But if there was anyone destined for such a life, it's Squash Falconer. The British adventurer and presenter (real name Louise - her unusual moniker is derived from a childhood nickname) has the boundless energy and enthusiasm of a Labrador puppy, with the sunny demeanour to match. Her insatiable appetite for new challenges and inability to say no to any and every opportunity has made her one of Britain's foremost female adventurers and charity fundraisers. She has a knack for combining her high-octane hobbies, which also include cycling, paragliding and skiing, in unique and challenging adventures.
'I think I'm a really lucky person because, when I wake up in the morning, I'm always in a good mood,' she smiles. Falconer is enthusiastic when she talks about facing each task with a positive attitude. 'Physical preparation is huge, obviously, but mental preparation is equally, if not more important. When things get really tough, you have to draw on that inner strength to keep you going.'
As an accomplished mountaineer, Falconer has had this inner strength tested to its very limits. In 2011, she reached the summit of the notoriously perilous Mount Everest, the world’s highest mountain above sea level. Though she acknowledges that standing on top of the world was 'an incredible feeling', she is refreshingly frank about the experience as a whole: 'It was absolutely horrendous!' she laughs. 'I went through every single emotion during that expedition - it was terrible and awful and traumatic, but it was also wonderful. When I actually summited, the visibility was terrible, it was so cold and I'd pushed so hard to get to the top that I stood there and thought, "My God, have I pushed this too far?" I remember feeling incredibly anxious to get going on the journey back down.'
Falconer describes her motivation to undertake difficult, often dangerous, challenges as something 'inbuilt' and a part of her personality. Certainly, her rural upbringing also played a pivotal role. Growing up on the family farm in Derbyshire, she was a 'mini adventurer' from the outset, with a playground of trees, barns, tractors and quad-bikes. A self-confessed tomboy, her passion for outdoor pursuits has always run in parallel with her love of speed.
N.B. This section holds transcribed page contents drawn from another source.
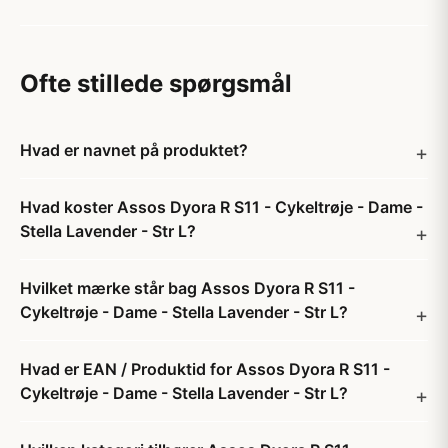
Ofte stillede spørgsmål
Hvad er navnet på produktet?
Hvad koster Assos Dyora R S11 - Cykeltrøje - Dame -
Stella Lavender - Str L?
Hvilket mærke står bag Assos Dyora R S11 -
Cykeltrøje - Dame - Stella Lavender - Str L?
Hvad er EAN / Produktid for Assos Dyora R S11 -
Cykeltrøje - Dame - Stella Lavender - Str L?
She was taught to drive by her uncle at the age of six and her early access to quads and trikes developed into an enduring love of motorcycles.
Recently, Falconer has completed filming an adventure series that involved some very precarious riding through South America, and she hopes to do a second series in Africa. 'There's something so amazing about the freedom of being on a motorbike,' she enthuses. 'Riding at speed and being so close to the elements is absolutely incredible - I'm addicted to the thrill of it.'
It was gaining her motorcycle licence that prompted her to embark on one of her greatest accomplishments to date. In 2009, she came up with the idea to ride through France to the base of Mont Blanc, in Chamonix. From there, she planned to climb to the top and paraglide back down. With no money to fund her ambitious itinerary, Falconer pitched the idea to both the BBC and BMW Motorcycles for sponsorship, telling each that the other was completely on board. The go-ahead from both came through in the nick of time - and there was no turning back. She and veteran paraglider 65-year-old Irwyn Jehu, who had summited Mont Blanc some 40 years previously, set off together. With great gusto from both parties and good fortune on their side, the voyage was a success, and the footage ended up being used as a segment on the BBC television show Inside Out. Falconer's hair-raising, 22-minute paraglide descent also earned her an FAI Royal Aero Club recognised world record for being the first British woman to accomplish such a feat.
As a woman in what is often perceived to be a man's world, Falconer is often hailed as a role model. 'I like to make a difference - to both men and women,' she says, modestly. 'If I can change someone's perception and help them go for their dreams, that's a fantastic thing.'
'I always say, if you want to do something, it's out there - just find the right people to help you through it. The most important thing is to just go for it.'
Squash Falconer spoke on behalf of Belstaff’s Adventure Talks series at the South Kensington Club.